I have a different view on the idea of the technological singularity. I don't believe that a Singularity will suddenly happen all at once, but that there are increasing singularities. Instead of one Singularity, singularities come in brief bursts, uniting the majority of a connected group across social and topical boundaries for a brief moment.
A singularity could be defined as everyone experiencing a certain moment or thought at once. Like having all time zones converge on one time, or the entire planet experiencing the same weather for a moment, these moments of singularity are fascinating to experience.

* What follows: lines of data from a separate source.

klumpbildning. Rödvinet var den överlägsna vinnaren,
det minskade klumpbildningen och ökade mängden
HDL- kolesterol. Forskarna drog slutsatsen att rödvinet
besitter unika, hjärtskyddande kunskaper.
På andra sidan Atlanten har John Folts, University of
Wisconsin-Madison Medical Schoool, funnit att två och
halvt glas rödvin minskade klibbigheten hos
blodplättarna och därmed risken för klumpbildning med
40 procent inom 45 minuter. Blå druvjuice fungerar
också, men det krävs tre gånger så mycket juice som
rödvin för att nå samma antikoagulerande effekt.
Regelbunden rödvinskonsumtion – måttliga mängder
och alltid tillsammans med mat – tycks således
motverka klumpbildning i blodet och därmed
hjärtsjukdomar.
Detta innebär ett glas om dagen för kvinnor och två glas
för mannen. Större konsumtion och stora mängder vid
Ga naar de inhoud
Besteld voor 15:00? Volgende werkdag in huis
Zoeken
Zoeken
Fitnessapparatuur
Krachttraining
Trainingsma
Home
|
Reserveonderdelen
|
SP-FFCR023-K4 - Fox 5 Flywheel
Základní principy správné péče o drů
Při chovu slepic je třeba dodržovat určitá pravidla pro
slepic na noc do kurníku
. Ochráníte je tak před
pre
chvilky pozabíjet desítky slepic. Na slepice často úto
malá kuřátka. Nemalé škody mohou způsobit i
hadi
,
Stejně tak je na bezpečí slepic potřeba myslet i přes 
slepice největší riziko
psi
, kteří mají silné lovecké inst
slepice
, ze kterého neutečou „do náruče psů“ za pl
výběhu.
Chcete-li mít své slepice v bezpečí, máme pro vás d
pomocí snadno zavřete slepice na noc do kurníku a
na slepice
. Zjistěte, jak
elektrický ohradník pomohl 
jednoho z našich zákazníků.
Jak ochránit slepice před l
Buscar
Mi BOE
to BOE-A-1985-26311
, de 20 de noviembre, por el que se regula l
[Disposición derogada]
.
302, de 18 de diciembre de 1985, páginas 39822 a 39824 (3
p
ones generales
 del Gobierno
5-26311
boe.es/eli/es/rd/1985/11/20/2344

It's not that we are always connected to the same thoughts, but that if something globally relevant happens, those who are connected have the capability to experience it at the same time. It does not matter if anyone has the same opinion on the subject, it matters that they are all suddenly aware of the change.
During a singularity, all media reach a saturation point. During an earthquake or the death of a celebrity, social networks generally collapse into a single topic and tweet about it for a period of time after the event.

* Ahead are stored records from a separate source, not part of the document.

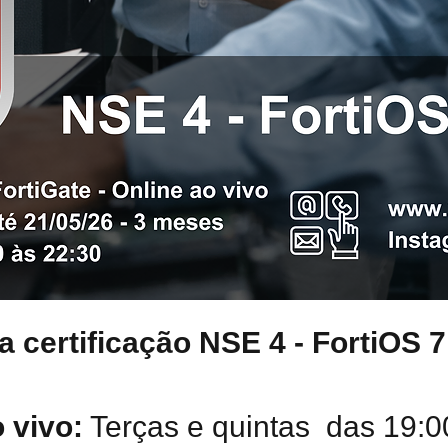
a certificação NSE 4 - FortiOS 7
 vivo:
Terças e quintas das 19:0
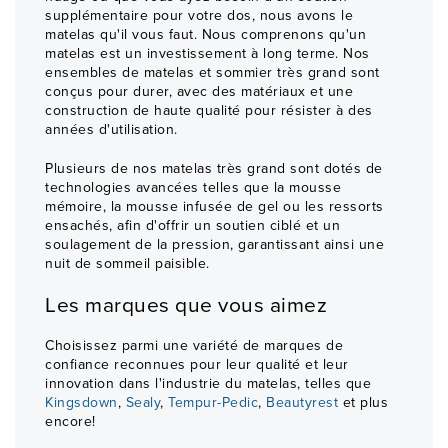
supplémentaire pour votre dos, nous avons le
matelas qu'il vous faut. Nous comprenons qu'un
matelas est un investissement à long terme. Nos
ensembles de matelas et sommier très grand sont
conçus pour durer, avec des matériaux et une
construction de haute qualité pour résister à des
années d'utilisation.
Plusieurs de nos matelas très grand sont dotés de
technologies avancées telles que la mousse
mémoire, la mousse infusée de gel ou les ressorts
ensachés, afin d'offrir un soutien ciblé et un
soulagement de la pression, garantissant ainsi une
nuit de sommeil paisible.
Les marques que vous aimez
Choisissez parmi une variété de marques de
confiance reconnues pour leur qualité et leur
innovation dans l'industrie du matelas, telles que
Kingsdown
,
Sealy
,
Tempur-Pedic
,
Beautyrest
et plus
encore!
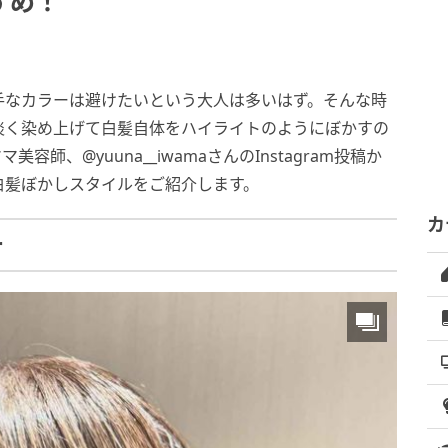
すめ！
手なカラーは避けたいという大人は多いはず。そんな時
淡く染め上げて白髪自体をハイライトのようにぼかすの
師、@yuuna__iwamaさんのInstagram投稿か
白髪ぼかしスタイルをご紹介します。
カ
ー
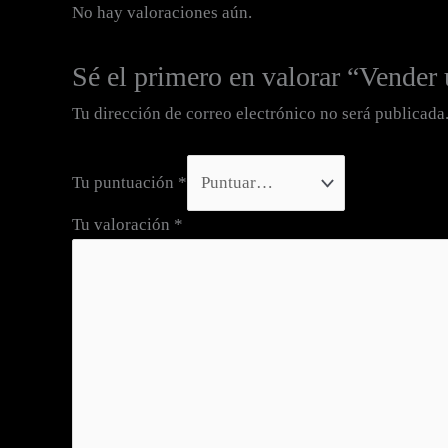
No hay valoraciones aún.
Sé el primero en valorar “Vender 
Tu dirección de correo electrónico no será publicada
Tu puntuación
*
Tu valoración
*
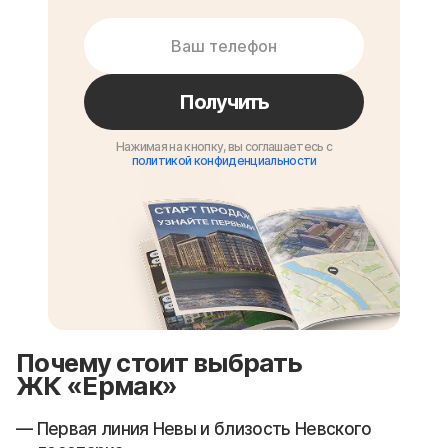
Получить
Нажимая на кнопку, вы соглашаетесь с
политикой конфиденциальности
Почему стоит выбрать
ЖК «Ермак»
Первая линия Невы и близость Невского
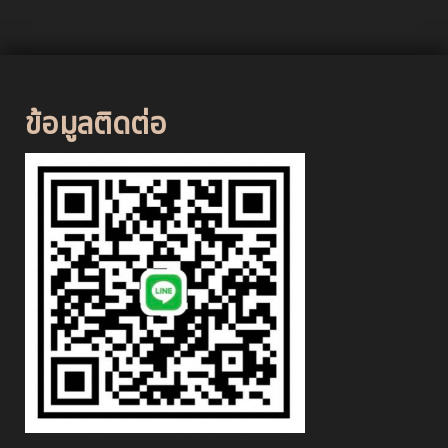
ข้อมูลติดต่อ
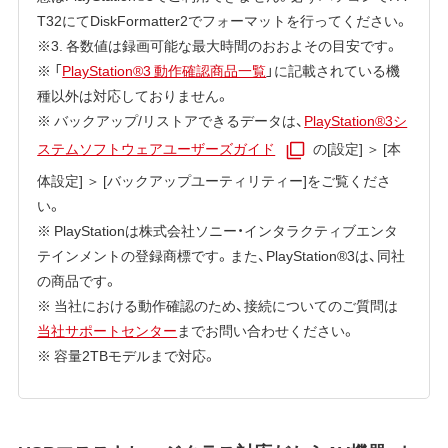
T32にてDiskFormatter2でフォーマットを行ってください。
※3. 各数値は録画可能な最大時間のおおよその目安です。
※ 「
PlayStation®3 動作確認商品一覧
」に記載されている機
種以外は対応しておりません。
※ バックアップ/リストアできるデータは、
PlayStation®3シ
ステムソフトウェアユーザーズガイド
の[設定] ＞ [本
体設定] ＞ [バックアップユーティリティー]をご覧くださ
い。
※ PlayStationは株式会社ソニー・インタラクティブエンタ
テインメントの登録商標です。また、PlayStation®3は、同社
の商品です。
※ 当社における動作確認のため、接続についてのご質問は
当社サポートセンター
までお問い合わせください。
※ 容量2TBモデルまで対応。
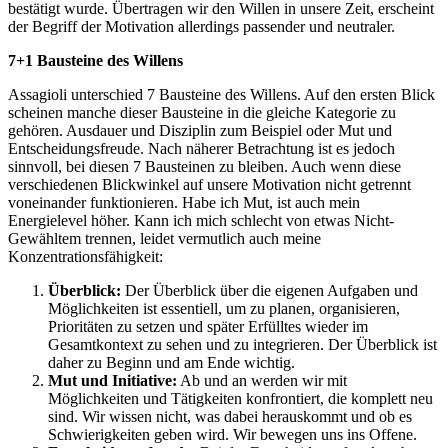
bestätigt wurde. Übertragen wir den Willen in unsere Zeit, erscheint
der Begriff der Motivation allerdings passender und neutraler.
7+1 Bausteine des Willens
Assagioli unterschied 7 Bausteine des Willens. Auf den ersten Blick
scheinen manche dieser Bausteine in die gleiche Kategorie zu
gehören. Ausdauer und Disziplin zum Beispiel oder Mut und
Entscheidungsfreude. Nach näherer Betrachtung ist es jedoch
sinnvoll, bei diesen 7 Bausteinen zu bleiben. Auch wenn diese
verschiedenen Blickwinkel auf unsere Motivation nicht getrennt
voneinander funktionieren. Habe ich Mut, ist auch mein
Energielevel höher. Kann ich mich schlecht von etwas Nicht-
Gewähltem trennen, leidet vermutlich auch meine
Konzentrationsfähigkeit:
Überblick:
Der Überblick über die eigenen Aufgaben und
Möglichkeiten ist essentiell, um zu planen, organisieren,
Prioritäten zu setzen und später Erfülltes wieder im
Gesamtkontext zu sehen und zu integrieren. Der Überblick ist
daher zu Beginn und am Ende wichtig.
Mut und Initiative:
Ab und an werden wir mit
Möglichkeiten und Tätigkeiten konfrontiert, die komplett neu
sind. Wir wissen nicht, was dabei herauskommt und ob es
Schwierigkeiten geben wird. Wir bewegen uns ins Offene.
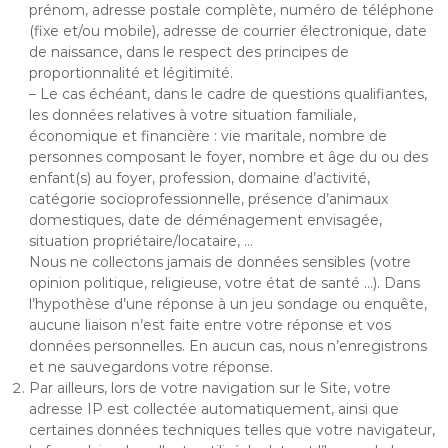
prénom, adresse postale complète, numéro de téléphone
(fixe et/ou mobile), adresse de courrier électronique, date
de naissance, dans le respect des principes de
proportionnalité et légitimité.
– Le cas échéant, dans le cadre de questions qualifiantes,
les données relatives à votre situation familiale,
économique et financière : vie maritale, nombre de
personnes composant le foyer, nombre et âge du ou des
enfant(s) au foyer, profession, domaine d’activité,
catégorie socioprofessionnelle, présence d’animaux
domestiques, date de déménagement envisagée,
situation propriétaire/locataire, …
Nous ne collectons jamais de données sensibles (votre
opinion politique, religieuse, votre état de santé …). Dans
l’hypothèse d’une réponse à un jeu sondage ou enquête,
aucune liaison n’est faite entre votre réponse et vos
données personnelles. En aucun cas, nous n’enregistrons
et ne sauvegardons votre réponse.
Par ailleurs, lors de votre navigation sur le Site, votre
adresse IP est collectée automatiquement, ainsi que
certaines données techniques telles que votre navigateur,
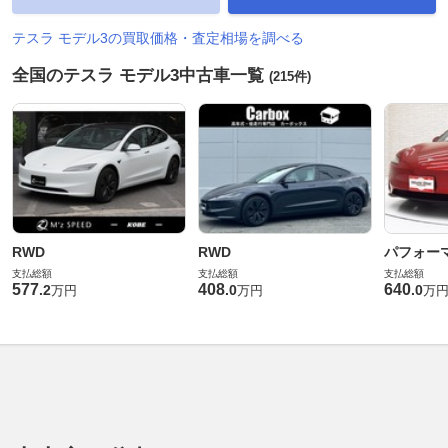
テスラ モデル3の買取価格・査定相場を調べる
全国のテスラ モデル3中古車一覧
(215件)
RWD
RWD
パフォー
支払総額
支払総額
支払総額
577
408
640
.
2
.
0
.
0
万円
万円
万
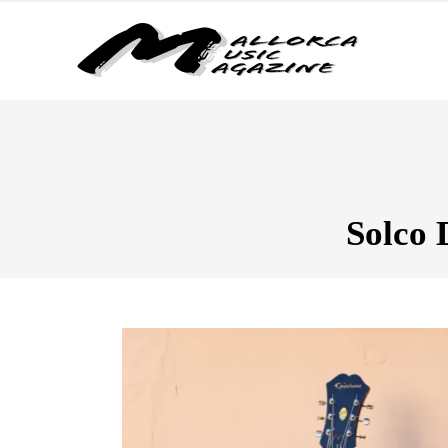
Solco 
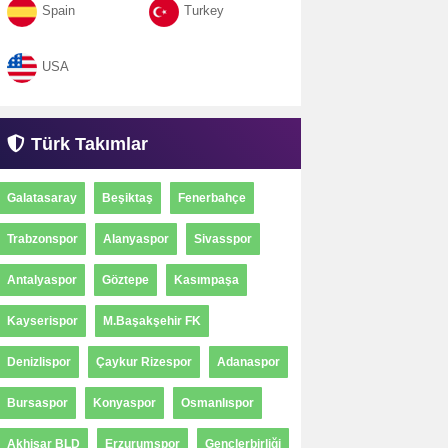
Spain
Turkey
USA
Türk Takımlar
Galatasaray
Beşiktaş
Fenerbahçe
Trabzonspor
Alanyaspor
Sivasspor
Antalyaspor
Göztepe
Kasımpaşa
Kayserispor
M.Başakşehir FK
Denizlispor
Çaykur Rizespor
Adanaspor
Bursaspor
Konyaspor
Osmanlıspor
Akhisar BLD
Erzurumspor
Gençlerbirliği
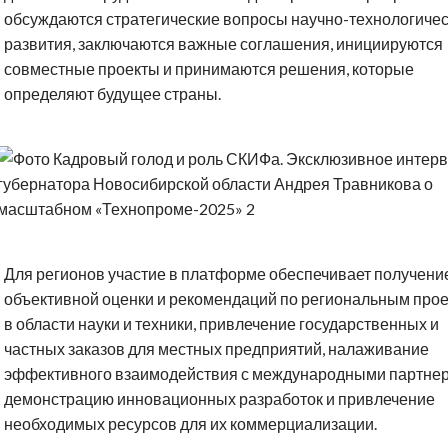
обсуждаются стратегические вопросы научно-технологичес
развития, заключаются важные соглашения, инициируются
совместные проекты и принимаются решения, которые
определяют будущее страны.
Для регионов участие в платформе обеспечивает получени
объективной оценки и рекомендаций по региональным про
в области науки и техники, привлечение государственных и
частных заказов для местных предприятий, налаживание
эффективного взаимодействия с международными партнер
демонстрацию инновационных разработок и привлечение
необходимых ресурсов для их коммерциализации.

In the case of Steve Jobs, real-time media channels were saturated mere seconds after the announcement. The Twitter channel I had open in Tweetdeck began zooming by with every tweet being the same. Some form of communication mentioning the passing of Steve Jobs.
Software developer Aaron Parecki noticed not just the Twitter and news channels filling up, but all of the subchannels he was in on IRC as well. Within about 20 seconds, two IRC channels, Twitter, and the entire Portland Incubator Experiment office simultaneously were talking about his death.

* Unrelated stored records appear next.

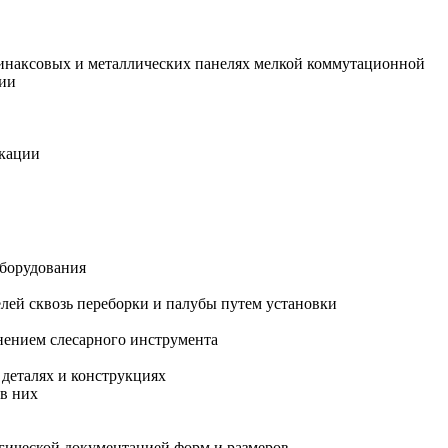
гетинаксовых и металлических панелях мелкой коммутационной
ции
икации
оборудования
елей сквозь переборки и палубы путем установки
енением слесарного инструмента
 деталях и конструкциях
 в них
огической документацией форм и размеров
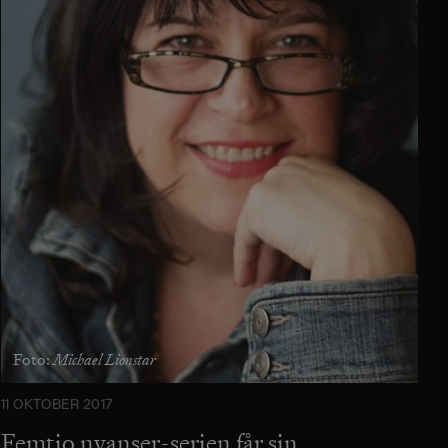
Michael Lionstar
Foto:
11 OKTOBER 2017
Femtio nyanser-serien får sin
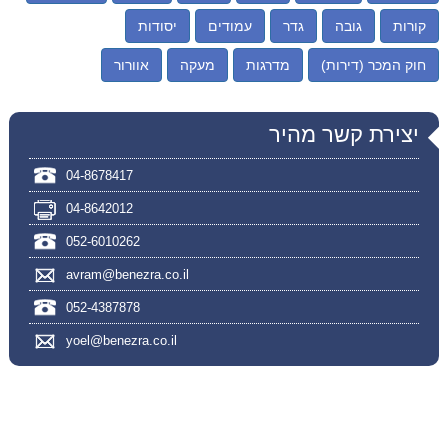
קורות
גובה
גדר
עמודים
יסודות
חוק המכר (דירות)
מדרגות
מעקה
אוורור
יצירת קשר מהיר
04-8678417
04-8642012
052-6010262
avram@benezra.co.il
052-4387878
yoel@benezra.co.il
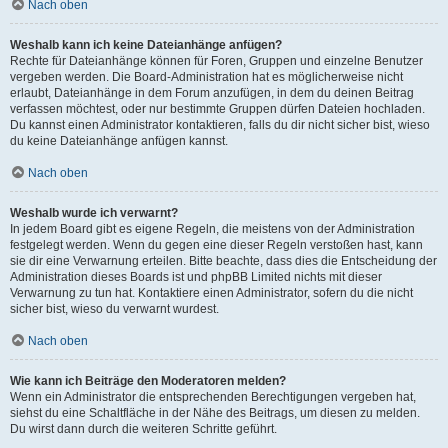
Nach oben
Weshalb kann ich keine Dateianhänge anfügen?
Rechte für Dateianhänge können für Foren, Gruppen und einzelne Benutzer
vergeben werden. Die Board-Administration hat es möglicherweise nicht
erlaubt, Dateianhänge in dem Forum anzufügen, in dem du deinen Beitrag
verfassen möchtest, oder nur bestimmte Gruppen dürfen Dateien hochladen.
Du kannst einen Administrator kontaktieren, falls du dir nicht sicher bist, wieso
du keine Dateianhänge anfügen kannst.
Nach oben
Weshalb wurde ich verwarnt?
In jedem Board gibt es eigene Regeln, die meistens von der Administration
festgelegt werden. Wenn du gegen eine dieser Regeln verstoßen hast, kann
sie dir eine Verwarnung erteilen. Bitte beachte, dass dies die Entscheidung der
Administration dieses Boards ist und phpBB Limited nichts mit dieser
Verwarnung zu tun hat. Kontaktiere einen Administrator, sofern du die nicht
sicher bist, wieso du verwarnt wurdest.
Nach oben
Wie kann ich Beiträge den Moderatoren melden?
Wenn ein Administrator die entsprechenden Berechtigungen vergeben hat,
siehst du eine Schaltfläche in der Nähe des Beitrags, um diesen zu melden.
Du wirst dann durch die weiteren Schritte geführt.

As the time and space it takes to send and receive information decreases, these kinds of micro-singularities will become increasingly common. If you're connected to the web, it is likely that you have just experienced another singularity.
Although in this case, the micro-singularity was brought on, as @jenkhughes stated, "it was a micro-singularity made possible by Steve's own inventions". The analog world announced the death to the digital world, and the digital spread at the speed of light to all nodes on the network. Jobs played a massive role in making those nodes on which we all connect. RIP Jobs.